I took five rides in London cabs last week and got the usual face full of pro-Brexit blather, anti-Uber dudgeon and regulatory blowback. I was also reminded that the drivers of London cabs, who are obliged to master (commit to memory) The Knowledge (of London’s 25,000 streets), have measurably larger brains as a result.
The brain is a complex organ. Growth in one region, the hippocampus, focused primarily on certain kinds of memory, is no guarantee of expansion in any other gray matter department. One study suggested hippocampal growth might be mitigated by a deficit elsewhere.
Last week, London taxi drivers were protesting road closures required by Transport for London (otherwise known to the drivers as Totally Failing London). TfL is seeking to limit access on Tottenham Court Road to buses while rerouting taxi traffic to surrounding streets.
The drivers scorned the decision as anti-taxi and unnecessary and hundreds of drivers gathered to make their feelings known. Taxi protests are becoming a weekly if not a daily phenomenon in London – and elsewhere.
In addition to the Tottenham Court Road beef, London cabbies continue to rail against Uber’s continued ability to operate while appealing threats of a shutdown from regulators; and increases in congestion charges have also brought thousands of drivers to the fore, occasionally blocking traffic in opposition.
Sometimes it’s hard to tell a legitimate complaint from general grumpiness. My favorite driver-complainer was actually a Ghanaian Uber driver outside London last year who indicated his support of Brexit to oppose “immigrants coming here and taking our jobs.”
When I reminded the Uber driver that he was himself an immigrant, he sheepishly noted that he had since reconsidered his vote.

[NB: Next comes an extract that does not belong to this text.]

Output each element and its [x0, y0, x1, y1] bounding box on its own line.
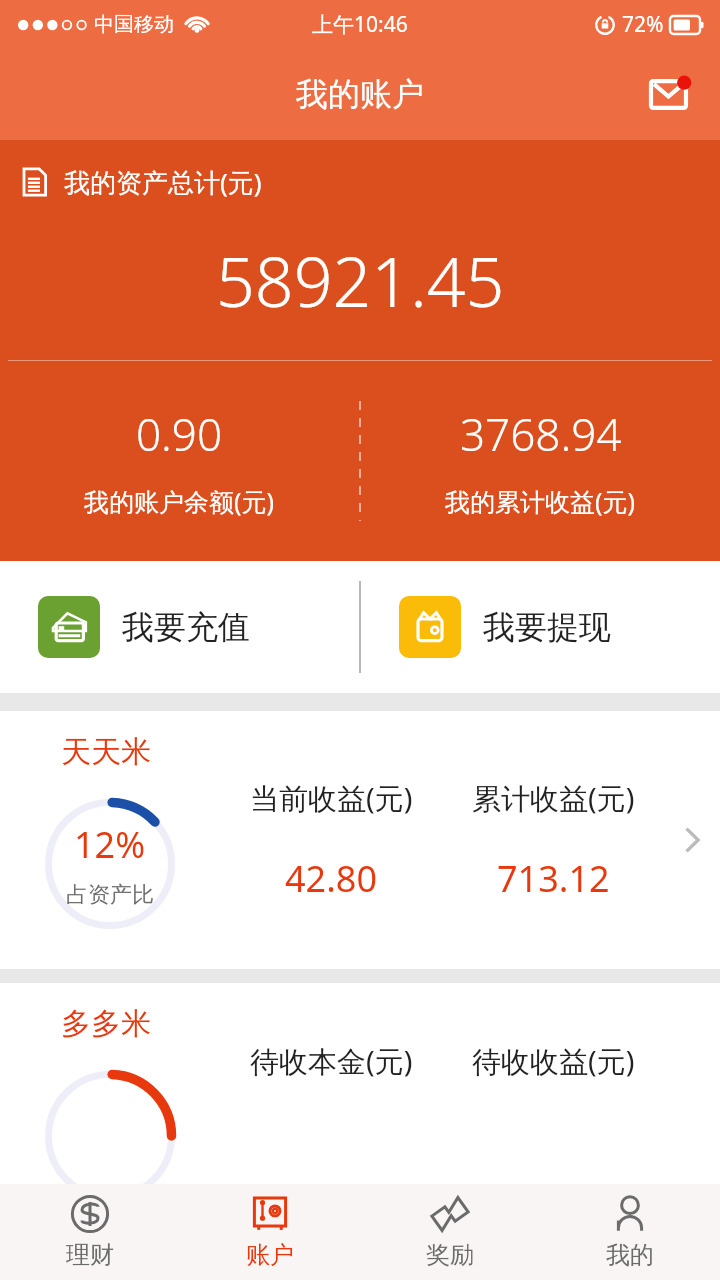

Most taxi drivers are similarly inclined toward Brexit – frustrated by foreigners speaking foreign languages and trying to pay with foreign currency.

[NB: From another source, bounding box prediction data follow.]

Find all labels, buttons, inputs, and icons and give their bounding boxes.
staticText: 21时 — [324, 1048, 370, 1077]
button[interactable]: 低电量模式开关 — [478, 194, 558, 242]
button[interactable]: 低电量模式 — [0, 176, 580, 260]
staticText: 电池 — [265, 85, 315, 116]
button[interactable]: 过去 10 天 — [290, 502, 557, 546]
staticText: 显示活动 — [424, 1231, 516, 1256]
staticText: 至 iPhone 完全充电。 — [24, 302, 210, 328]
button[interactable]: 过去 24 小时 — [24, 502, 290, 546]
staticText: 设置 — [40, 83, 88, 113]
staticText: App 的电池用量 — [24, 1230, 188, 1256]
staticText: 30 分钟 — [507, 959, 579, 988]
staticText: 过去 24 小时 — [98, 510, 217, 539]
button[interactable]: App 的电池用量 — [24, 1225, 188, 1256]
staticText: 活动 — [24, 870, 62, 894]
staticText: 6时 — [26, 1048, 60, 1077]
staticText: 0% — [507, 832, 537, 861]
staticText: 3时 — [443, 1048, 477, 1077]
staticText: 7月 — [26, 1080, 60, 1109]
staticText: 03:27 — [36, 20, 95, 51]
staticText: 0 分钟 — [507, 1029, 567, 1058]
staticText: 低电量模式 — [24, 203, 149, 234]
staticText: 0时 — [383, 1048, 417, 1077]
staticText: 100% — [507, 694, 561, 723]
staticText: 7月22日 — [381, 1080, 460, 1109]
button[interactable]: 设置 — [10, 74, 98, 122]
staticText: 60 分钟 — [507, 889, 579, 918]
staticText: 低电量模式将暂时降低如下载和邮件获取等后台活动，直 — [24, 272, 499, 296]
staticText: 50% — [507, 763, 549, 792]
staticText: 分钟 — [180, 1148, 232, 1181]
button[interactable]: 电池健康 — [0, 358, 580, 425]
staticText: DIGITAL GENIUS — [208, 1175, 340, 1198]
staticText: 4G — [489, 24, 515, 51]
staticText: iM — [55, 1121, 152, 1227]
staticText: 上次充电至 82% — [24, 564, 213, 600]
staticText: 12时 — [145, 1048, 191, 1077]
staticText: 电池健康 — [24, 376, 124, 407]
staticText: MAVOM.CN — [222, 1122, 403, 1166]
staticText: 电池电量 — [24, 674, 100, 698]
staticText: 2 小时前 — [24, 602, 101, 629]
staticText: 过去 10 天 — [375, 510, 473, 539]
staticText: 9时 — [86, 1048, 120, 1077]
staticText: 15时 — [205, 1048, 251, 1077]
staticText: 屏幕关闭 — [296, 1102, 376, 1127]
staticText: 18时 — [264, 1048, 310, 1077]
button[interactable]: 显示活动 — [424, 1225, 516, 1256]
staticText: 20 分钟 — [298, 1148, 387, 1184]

The Brexit and Uber umbrage is near universal among London cab drivers, one of whom exited his cab at the end of a trip and strongly suggested – face-to-face - that I continue using only London black cabs to get around. His statement was borderline intimidating but I assured him I was sympathetic, whether or not his hippocampus was larger than mine.
London and its taxi drivers are caught in the gears of a Brexit proving even more difficult to master than London’s road network. The reasons to leave, at the time of the vote, were many. The reasons to stay were few and not well explained or understood.
According to TfL’s own survey data London taxi drivers are predominantly white and male. Their Brexit inclinations are not statistically known, but anecdotally clear.
Most London taxi drivers (met by me) complain that they live in neighborhoods where they have become the minority and where English is infrequently spoken. They often know tradesmen who have been negatively impacted by immigrants willing to cut their prices to take away business.
They’ve seen large numbers of immigrants go on public assistance and they drive past the growing array of international storefronts that have sprung up throughout London to serve an increasingly diverse population.
It’s a narrow view of the world through the windscreen of a London black cab. The view looks narrower and narrower as regulators, Uber and overall traffic close in.
They even see the world changing technologically as more than 1,000 electric cabs have now joined the fleet – costing £70,000 each, with a miserable 50-mile driving range, and no more than a couple dozen charge points. Not much that they see makes much sense and not even Brexit seems certain.
In spite of being brow-beaten by at least one cabby, I remain sympathetic to these drivers. Like taxi drivers everywhere they are expected to be familiar with their cities, they must be certified and background checked, they are obliged to pick up anyone and deliver them anywhere and, in London at least, the black cabs are nearly all wheelchair/disabled accessible.
These men and women, who themselves increasingly reflect a demographically diverse city, are worthy of respect and an advantaged regulatory regime relative to the ride-hailing usurpers. Maybe TfL will rethink its road closures and congestion charging policies and Uber sanctions – in favor of the black cabs. Nobody wants an aggravated cabby in London on the way to their next important meeting or the theater.